The AD x7 is same as the Defender, but missing the top ion cannons, cockpit missiles, and the hyperdrive. I also took photos of the AD x7 with a different background from my Defender, as the mood and story I wanted to convey with the scene seemed to be lighter in tone. My Defender variant, without the story with instructions in the main form here, as I didn't want to mix the two ships and story:

 

Edited by Sylyphics
Posted
14 hours ago, Yperio_Bricks said:

Fantastic ship and a nice sidebuild with the ground crew! The wings look great, as does the cockpit! I also like the greebling on the back.

Thanks!

7 hours ago, MKJoshA said:

Wow, is that a new cockpit technique !?! Great work all around.

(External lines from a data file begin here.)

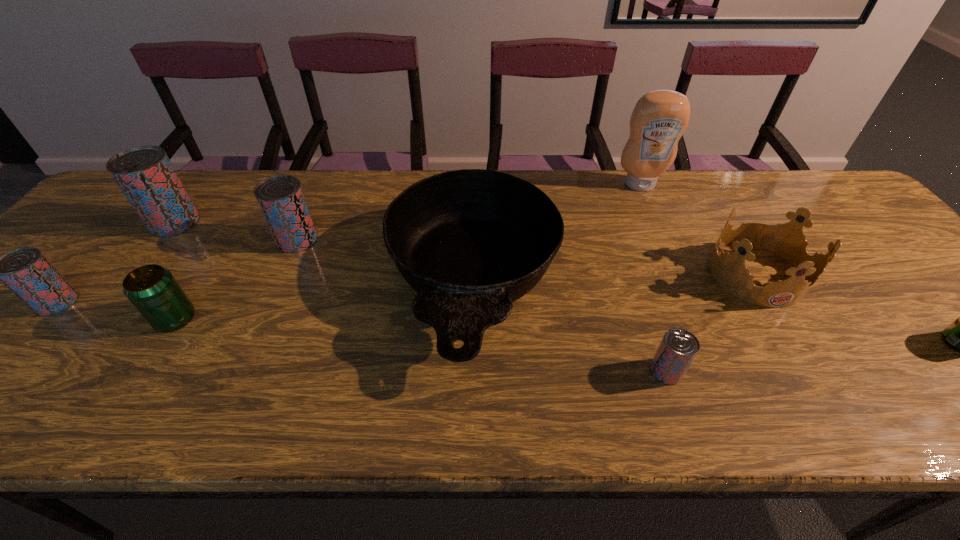 Identify which beer can is located as the second nearest to the smallest red beer can. Please provide its 2D coordinates. Your answer should be formatted as a tuple, i.e. [(x, y)], where the tuple contains the x and y coordinates of a point satisfying the conditions above.

[(281, 199)]

You are a GUI agent. You are given a task and a screenshot of the screen. Output one action in this format:
    pyautogui.click(x=<x>, y=<y>)
    Task: Click on the beer can that can be found as the fifth closest to the third smallest red beer can
    Image resolution: width=960 pixels, height=540 pixels.
    Given the screenshot: What is the action you would take?
    pyautogui.click(x=959, y=335)

At what (x,y) coordinates should I click in order to perform the action: click on red beer can that can be found as the closest to the rightmost object. Please return your answer as a coordinate pair (x, y). The image size is (960, 540). Looking at the image, I should click on (678, 348).

I want to click on the third closest red beer can to the third red beer can from right to left, so click(678, 348).

What are the coordinates of `free location that satisfies the following two spatial constraints: 1. with the handle extending from the side of the nearest red beer can; 2. on the right side of the fifth object from left to right` in the screenshot? It's located at (472, 371).

Identify the location of free point that satisfies the following two spatial constraints: 1. on the front side of the second object from left to right; 2. on the left side of the third beer can from left to right. (102, 319). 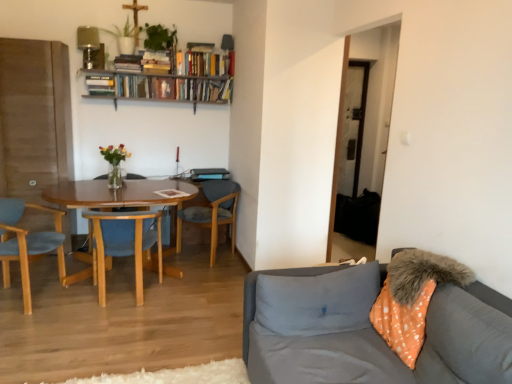 Question: Is the depth of woodenchair at left, which appears as the 2th chair when viewed from the left, less than that of gray fabric pillow at lower right?

Choices:
 (A) no
 (B) yes

Answer: (A)

Question: Is woodenchair at left, which ranks as the second chair in right-to-left order, located outside gray fabric pillow at lower right?

Choices:
 (A) yes
 (B) no

Answer: (A)

Question: Considering the relative sizes of woodenchair at left, which ranks as the second chair in right-to-left order, and gray fabric pillow at lower right in the image provided, is woodenchair at left, which ranks as the second chair in right-to-left order, bigger than gray fabric pillow at lower right?

Choices:
 (A) yes
 (B) no

Answer: (A)

Question: From the image's perspective, is woodenchair at left, which ranks as the second chair in right-to-left order, below gray fabric pillow at lower right?

Choices:
 (A) no
 (B) yes

Answer: (A)

Question: From a real-world perspective, is woodenchair at left, which appears as the 2th chair when viewed from the left, on gray fabric pillow at lower right?

Choices:
 (A) yes
 (B) no

Answer: (B)

Question: Is gray fabric pillow at lower right taller or shorter than wooden bookshelf at upper center?

Choices:
 (A) tall
 (B) short

Answer: (B)

Question: From a real-world perspective, is gray fabric pillow at lower right above or below wooden bookshelf at upper center?

Choices:
 (A) above
 (B) below

Answer: (B)

Question: From the image's perspective, is gray fabric pillow at lower right located above or below wooden bookshelf at upper center?

Choices:
 (A) below
 (B) above

Answer: (A)

Question: Is gray fabric pillow at lower right wider or thinner than wooden bookshelf at upper center?

Choices:
 (A) wide
 (B) thin

Answer: (A)

Question: Do you think gray fabric pillow at lower right is within gray fabric couch at lower right, or outside of it?

Choices:
 (A) outside
 (B) inside

Answer: (B)

Question: From a real-world perspective, is gray fabric pillow at lower right above or below gray fabric couch at lower right?

Choices:
 (A) below
 (B) above

Answer: (B)

Question: From the image's perspective, relative to gray fabric couch at lower right, is gray fabric pillow at lower right above or below?

Choices:
 (A) below
 (B) above

Answer: (B)

Question: Considering the positions of gray fabric pillow at lower right and gray fabric couch at lower right in the image, is gray fabric pillow at lower right bigger or smaller than gray fabric couch at lower right?

Choices:
 (A) small
 (B) big

Answer: (A)

Question: From the image's perspective, is gray fabric couch at lower right positioned above or below wooden bookshelf at upper center?

Choices:
 (A) above
 (B) below

Answer: (B)

Question: In terms of width, does gray fabric couch at lower right look wider or thinner when compared to wooden bookshelf at upper center?

Choices:
 (A) wide
 (B) thin

Answer: (A) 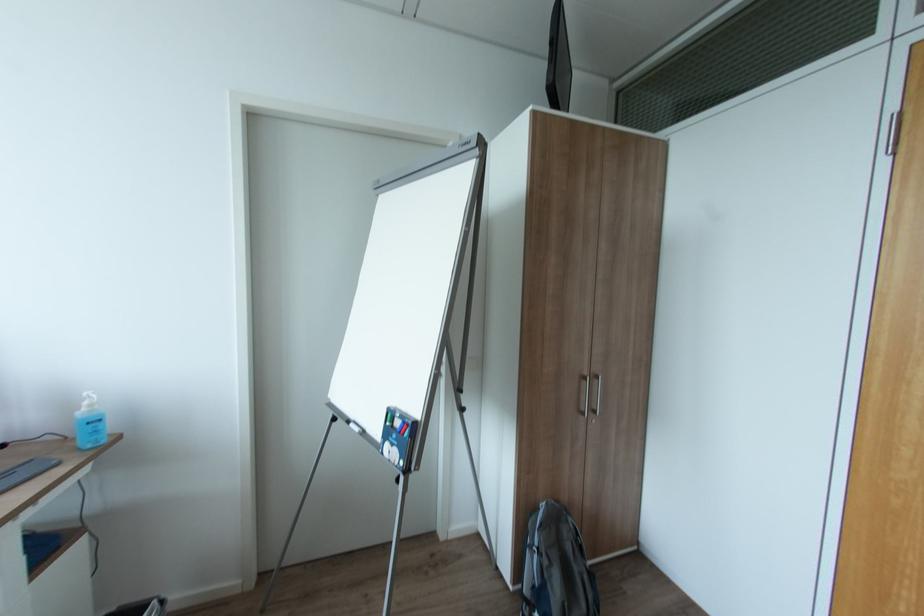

Thanks and yep, novel cockpit; the desire to design a new cockpit technique was one of my main motivations for tackling a TIE variant. Chose the AD x7 for having the most ball cockpit as I realty wanted to capture the spherical nature of the TIE series.

Posted

Great model! You came up with a great solution for the cockpit. I used a similar technique in a MOC a while back, so maybe I'm a bit biased. Brick-built TIE fighter wings are a bit of a mind-bender too: creating the right shapes with clean edges and bordering them with Grey is not an easy feat. This is very refined and clean looking. I think this will do very well in the contest, good luck! 

Posted
On 6/6/2023 at 8:53 PM, thomas_jenkins_bricks said:

Great model! You came up with a great solution for the cockpit. I used a similar technique in a MOC a while back, so maybe I'm a bit biased. Brick-built TIE fighter wings are a bit of a mind-bender too: creating the right shapes with clean edges and bordering them with Grey is not an easy feat. This is very refined and clean looking. I think this will do very well in the contest, good luck! 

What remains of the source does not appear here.